Eu tenho medo de não ter tempo, porque aprendi desde cedo que o amanhã pode mesmo não chegar. Não chegou pra todos aqueles que partiram de repente da minha vida, aqueles que não tiveram tempo de se despedir, de dar o último beijo, de deixar um abraço para ser lembrado no meu corpo anos depois.

Eu tenho medo de não ter tempo, por isso ando acelerada, me jogo de cabeça, me atiro sem medo, me permito viver de verdade o que considero bom pra mim. Por conta disso já quebrei a cara, já fiz besteira, já chorei um tanto e tive que aprender a me refazer sem a ajuda de ninguém. Mas eu consegui, porque sabia que a quem é dada a coragem de viver também é dada a força de recomeçar sempre que for preciso.

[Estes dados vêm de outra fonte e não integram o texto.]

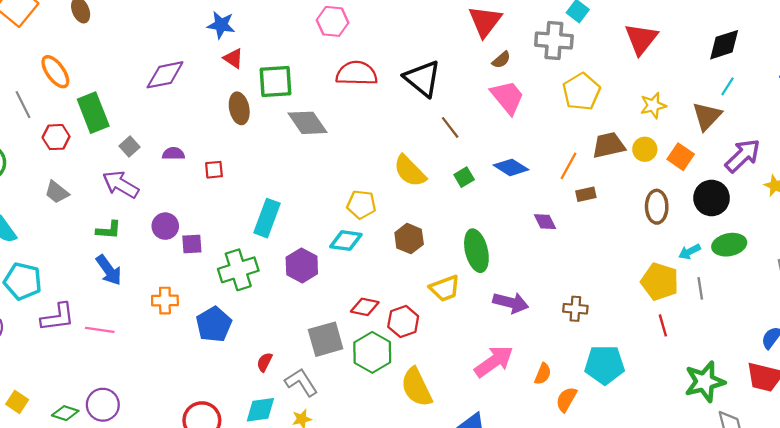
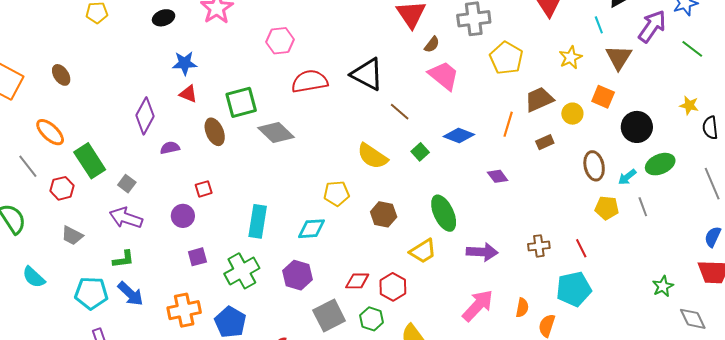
red triangle: (233, 58) -> (188, 94), moved
purple diamond: (165, 75) -> (145, 116), turned -39
cyan line: (727, 86) -> (599, 25), moved, turned -42
yellow circle: (645, 149) -> (572, 114), moved
purple semicircle: (173, 154) -> (170, 148), moved
purple arrow: (743, 156) -> (652, 26), moved
brown rectangle: (586, 194) -> (545, 142), moved
brown ellipse: (657, 207) -> (594, 166), moved
purple circle: (165, 226) -> (183, 216), moved
cyan diamond: (346, 241) -> (311, 229), moved
purple hexagon: (302, 265) -> (297, 275), moved
cyan pentagon: (23, 281) -> (91, 293), moved
yellow pentagon: (660, 282) -> (607, 208), size x0.7
orange cross: (165, 301) -> (184, 310), size x1.4
red line: (663, 325) -> (581, 248), moved
green hexagon: (372, 352) -> (372, 319), size x0.7
green star: (705, 382) -> (663, 286), size x0.6

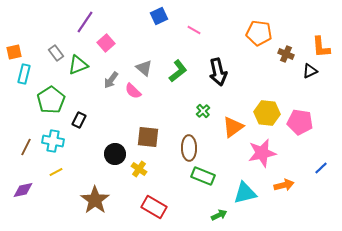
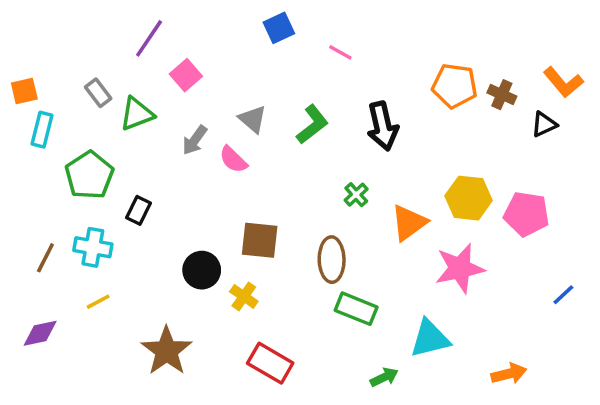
orange pentagon: (259, 33) -> (454, 86), moved
orange L-shape: (321, 47) -> (563, 82), turned -35
orange arrow: (284, 185) -> (509, 374), moved

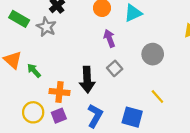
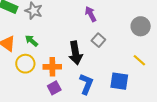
gray circle: (153, 54) -> (141, 26), moved
green arrow: (34, 71) -> (31, 41), moved
yellow circle: (33, 112) -> (25, 64), moved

Eu tenho medo de não ter tempo e isso me faz ter medo de escolher o errado, de caminhar apressada e não reparar na paisagem, de querer devorar as horas e acabar por não vivê-las.

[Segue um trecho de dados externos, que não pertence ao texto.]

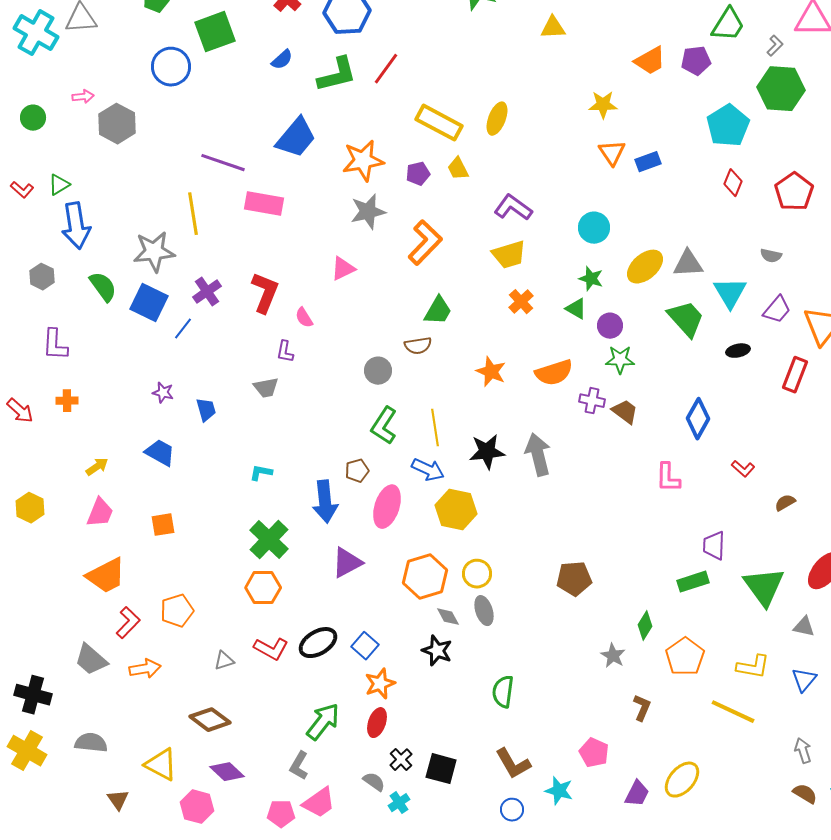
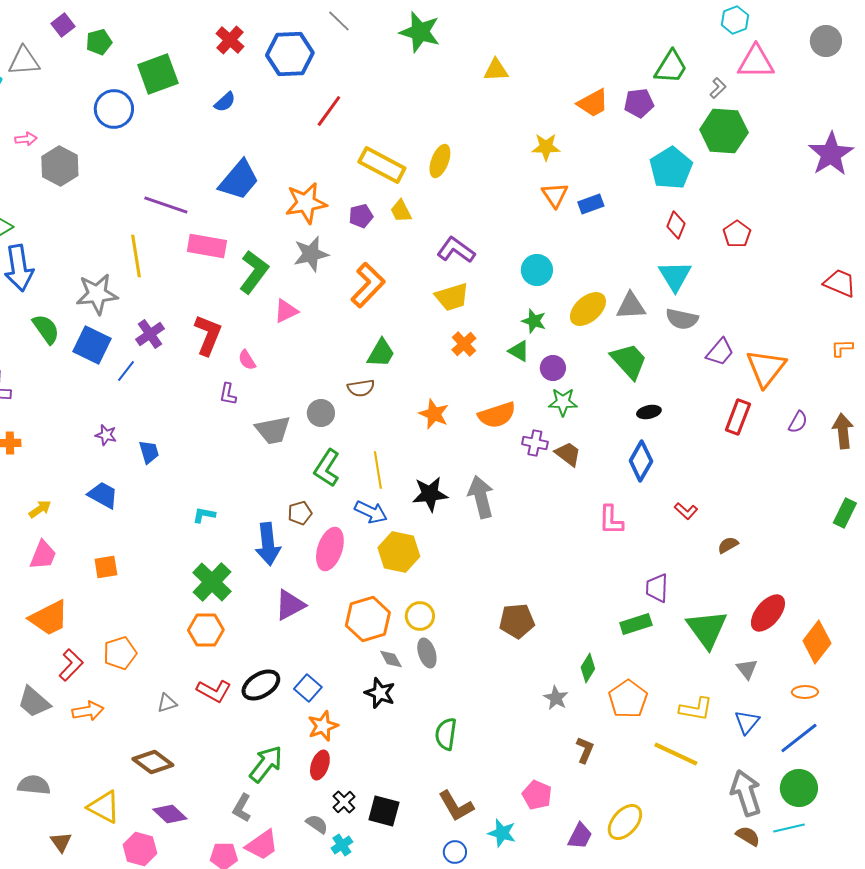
green L-shape: (337, 75) -> (254, 272), moved, turned -39
red pentagon: (794, 192) -> (737, 234), size x0.7
gray semicircle: (771, 256) -> (682, 319), moved, size x1.5
cyan triangle: (730, 293) -> (675, 276), moved
black ellipse: (738, 351) -> (649, 412), moved
gray trapezoid: (266, 388) -> (273, 430), moved, size x1.4
gray triangle: (804, 627) -> (747, 669), turned 40
gray arrow: (803, 751) -> (746, 793), size x1.8

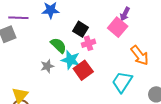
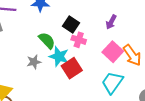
purple arrow: (125, 14) -> (111, 22), moved
pink square: (118, 27) -> (113, 52), moved
pink cross: (88, 43) -> (79, 40), turned 32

Eu tenho medo de não ter tempo e por conta disso não sei esperar pelo futuro. A urgência é sempre tamanha que nada pode ser pra depois, porque o depois, sabe-se lá se vai vir.

Eu tenho medo de não ter tempo. E só quem tem esse medo sabe o quanto cada dia é valioso, cada presença é bem-vinda, cada gesto é guardado com carinho na memória, cada palavra é sentida e escrita no coração. Só quem tem esse medo, esse desespero em viver, pode entender como é fácil sorrir na manhã seguinte, só porque se tem mais um dia.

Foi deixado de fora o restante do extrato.